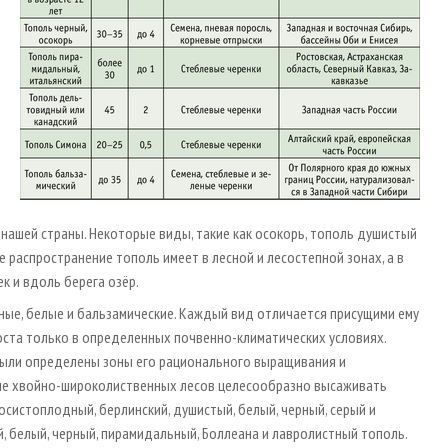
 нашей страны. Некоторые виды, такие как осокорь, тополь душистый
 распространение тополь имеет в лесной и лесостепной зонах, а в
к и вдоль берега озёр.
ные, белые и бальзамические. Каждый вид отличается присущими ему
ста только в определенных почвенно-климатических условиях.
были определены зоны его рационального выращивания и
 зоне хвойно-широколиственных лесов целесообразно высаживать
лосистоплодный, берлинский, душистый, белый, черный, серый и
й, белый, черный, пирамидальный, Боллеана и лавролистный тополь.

_ _ _

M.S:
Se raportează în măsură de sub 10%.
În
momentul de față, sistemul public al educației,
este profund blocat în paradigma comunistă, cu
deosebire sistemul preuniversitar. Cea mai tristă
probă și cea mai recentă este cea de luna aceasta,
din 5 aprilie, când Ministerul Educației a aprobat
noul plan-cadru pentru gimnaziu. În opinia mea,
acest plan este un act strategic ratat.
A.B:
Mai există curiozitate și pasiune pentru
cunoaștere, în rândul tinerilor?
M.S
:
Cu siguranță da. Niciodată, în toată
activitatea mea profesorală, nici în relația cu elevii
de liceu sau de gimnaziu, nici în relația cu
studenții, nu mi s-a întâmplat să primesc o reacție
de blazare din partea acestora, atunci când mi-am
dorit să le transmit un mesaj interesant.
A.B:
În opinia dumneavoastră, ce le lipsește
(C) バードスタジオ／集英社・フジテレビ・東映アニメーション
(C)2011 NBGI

_ _ _

■ **WORK TO BE COMPLETED**: Lines above that have "белый": copy each of them.

■ **TASK OUTPUT**:
лосистоплодный, берлинский, душистый, белый, черный, серый и
й, белый, черный, пирамидальный, Боллеана и лавролистный тополь.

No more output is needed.